I understand the hesitance in new technology, or even new "regular vaccines." When my son was a baby the chicken pox vaccine was brand new. I made sure he had all the regular vaccines but didn't get the chicken pox one. The stakes were not very high. With covid the stakes are higher than with chicken pox, but I can still see a reasonable person not wanting their kids vaccinated.
I'm not saying the truth is in the middle. That's way too facile. I'm saying everyone has some valid points if only they would come out of their rigid corners, and reasonable people might come down on either side of the issue -- but I very much appreciate when people's reasons match the available data.
For example, the fertility thing. There's no particular mechanism by which the mRNA might affect people's fertility except a vague "the spike protein might get your ovaries" -- but then this came out last month: https://pubmed.ncbi.nlm.nih.gov/34734259/. No evidence of fertility problems -- and by the way, the Chinese are currently very invested in people having more children. If anything, the authors would be incentivized to point out any dangers of these vaccines as regards fertility.
Yes, absence of evidence is not evidence of absence. But...at some point, one has to move on from the fertility thing. And getting covid itself seems to negatively affect sperm (even if it seems, at present to be a transient problem) -- see https://www.ncbi.nlm.nih.gov/labs/pmc/articles/PMC7978437/. So it's complicated.
If you were to have Paul Offit on Dark Horse, that would be an interesting interview. He's a really good communicator and even if find you disagree with him, I bet you would enjoy the conversation.
It seems to me that you are making a social argument, and I am trying to make a scientific one, albeit with one hand tied behind my back, as it were, because of the dearth of data available to the public.
The idea that what we should be doing is deciding which "subject matter experts" to put our faith in is wrong-headed. There are people who *are* diving in to the data that *are* available; they are not doing so by believing one person or disbelieving another. I recommend https://roundingtheearth.substack.com and https://drrollergator.substack.com in addition to the sources that Jordan cites.

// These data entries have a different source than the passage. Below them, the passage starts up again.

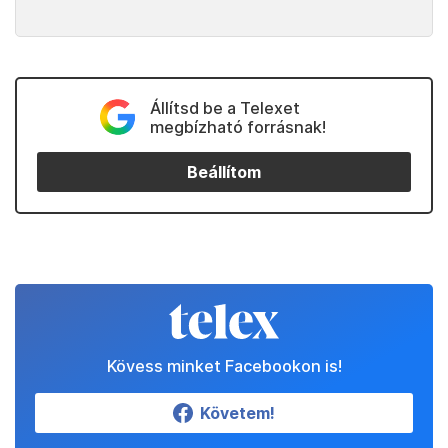
Állítsd be a Telexet
megbízható forrásnak!
Beállítom
Kövess minket Facebookon is!
Követem!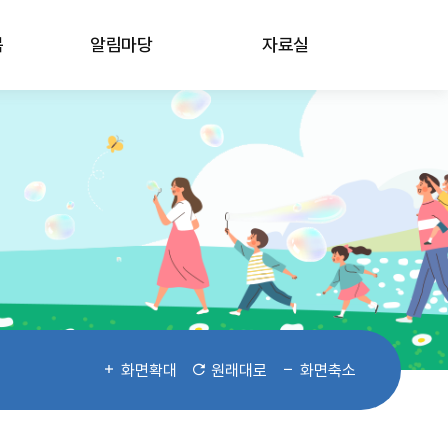
봄
알림마당
자료실
화면확대
원래대로
화면축소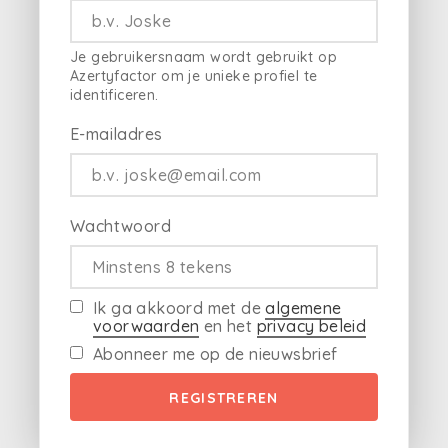
Je gebruikersnaam wordt gebruikt op
Azertyfactor om je unieke profiel te
identificeren.
E-mailadres
Wachtwoord
Ik ga akkoord met de
algemene
voorwaarden
en het
privacy beleid
Abonneer me op de nieuwsbrief
REGISTREREN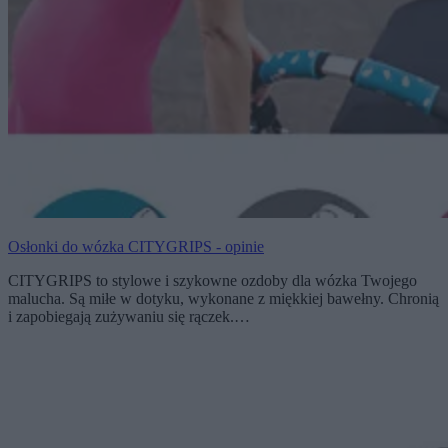
Osłonki do wózka CITYGRIPS - opinie
CITYGRIPS to stylowe i szykowne ozdoby dla wózka Twojego
malucha. Są miłe w dotyku, wykonane z miękkiej bawełny. Chronią
i zapobiegają zużywaniu się rączek.…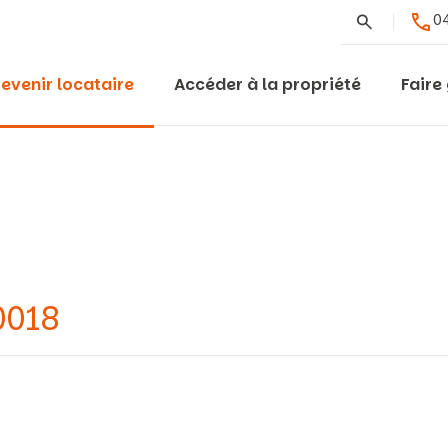
Rechercher
04
evenir locataire
Accéder à la propriété
Faire
0018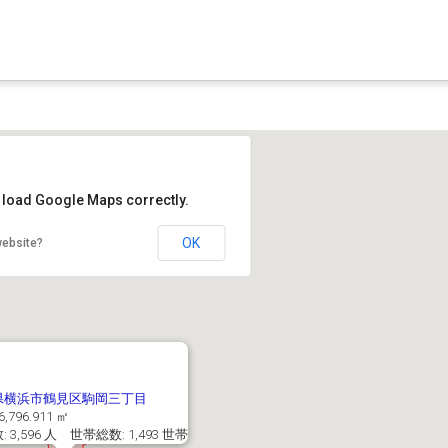
t load Google Maps correctly.
OK
website?
県横浜市鶴見区駒岡三丁目
6,796.911 ㎡
 3,596 人 世帯総数: 1,493 世帯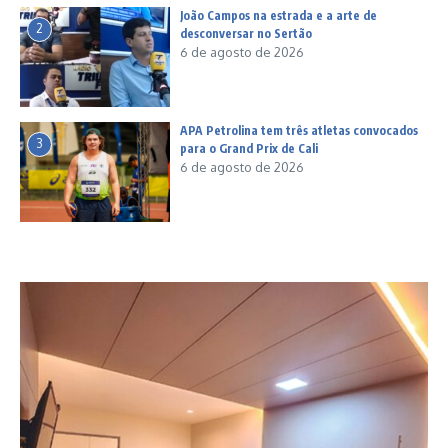
João Campos na estrada e a arte de
2
desconversar no Sertão
6 de agosto de 2026
APA Petrolina tem três atletas convocados
3
para o Grand Prix de Cali
6 de agosto de 2026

Furthermore, viruses, vaccines, immunity, and population vs individual level decisions and processes are all evolutionarily tractable problems; in some cases they are explicitly evolutionary. It is precisely the lack of evolutionary background among some of the "experts" that has helped get us into this mess.
You say “I also understand that the mainstream holds the cards / holds the data. If you believe that the data are being withheld from the public, then there's nothing I can say to convince you otherwise.
I wouldn't put it past a sleazy company like Pfizer to do that. But I'm not quite to the point that I think -- even as politicized as they are -- that CDC and FDA are completely corrupt and would withhold safety information or AE information from us.”
I trust you are aware that the FDA fought in court to have their Pfizer approval data withheld from the public for 75 years?
I trust you are aware that the BMJ has called out the vaccine companies for not being sufficiently transparent their data?
I trust you are aware that the very same alphabet entities that you’ve mentioned, the same entities that are denigrating the utility of VAERS, are the entities that designed and manage it?
I trust you are aware that the Ventavia whistleblower showed that there was not adequate follow up for trial participants with AEs despite FDA “oversight”?
I could go on much longer. But the real world evidence does not support the idea that the FDA and CDC are being transparent and responsible with the data on these treatments.
On Fertility alone: There is all manner of possible mechanisms of action specified for menstrual and fertility problems. Syncytin-1 resembles spike protein enough to be concerned, lines the uterus, is necessary for implantation of eggs. Dr. Christiane Northrup among many others has been warning about this.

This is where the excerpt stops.